(TASK): Report back each line of the records that contains the string "апреля".
RECORDS FOR THIS TASK section start
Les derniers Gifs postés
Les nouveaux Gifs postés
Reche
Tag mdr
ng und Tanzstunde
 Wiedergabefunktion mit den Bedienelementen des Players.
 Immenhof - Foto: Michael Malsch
RECORDS FOR THIS TASK section end
RECORDS FOR THIS TASK section start
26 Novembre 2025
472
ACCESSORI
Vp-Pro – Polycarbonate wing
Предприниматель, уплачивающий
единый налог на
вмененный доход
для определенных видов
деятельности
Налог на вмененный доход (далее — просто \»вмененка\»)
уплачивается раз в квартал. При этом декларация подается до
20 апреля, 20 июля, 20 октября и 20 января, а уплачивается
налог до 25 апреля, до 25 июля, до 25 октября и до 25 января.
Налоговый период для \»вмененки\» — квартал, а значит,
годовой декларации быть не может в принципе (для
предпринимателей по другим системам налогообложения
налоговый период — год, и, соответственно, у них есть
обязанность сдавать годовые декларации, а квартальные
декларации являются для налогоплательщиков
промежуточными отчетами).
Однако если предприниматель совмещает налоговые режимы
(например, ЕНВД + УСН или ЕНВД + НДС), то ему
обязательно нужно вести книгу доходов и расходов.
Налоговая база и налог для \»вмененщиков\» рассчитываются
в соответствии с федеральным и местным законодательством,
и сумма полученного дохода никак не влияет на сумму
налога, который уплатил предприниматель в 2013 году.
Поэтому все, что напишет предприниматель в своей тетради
RECORDS FOR THIS TASK section end
RECORDS FOR THIS TASK section start
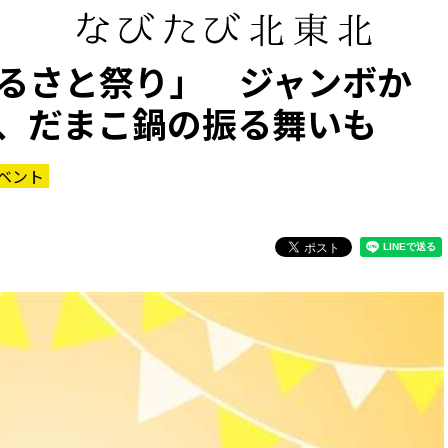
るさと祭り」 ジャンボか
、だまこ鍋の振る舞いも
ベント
RECORDS FOR THIS TASK section end
(FINISHED EXERCISE):
20 апреля, 20 июля, 20 октября и 20 января, а уплачивается
налог до 25 апреля, до 25 июля, до 25 октября и до 25 января.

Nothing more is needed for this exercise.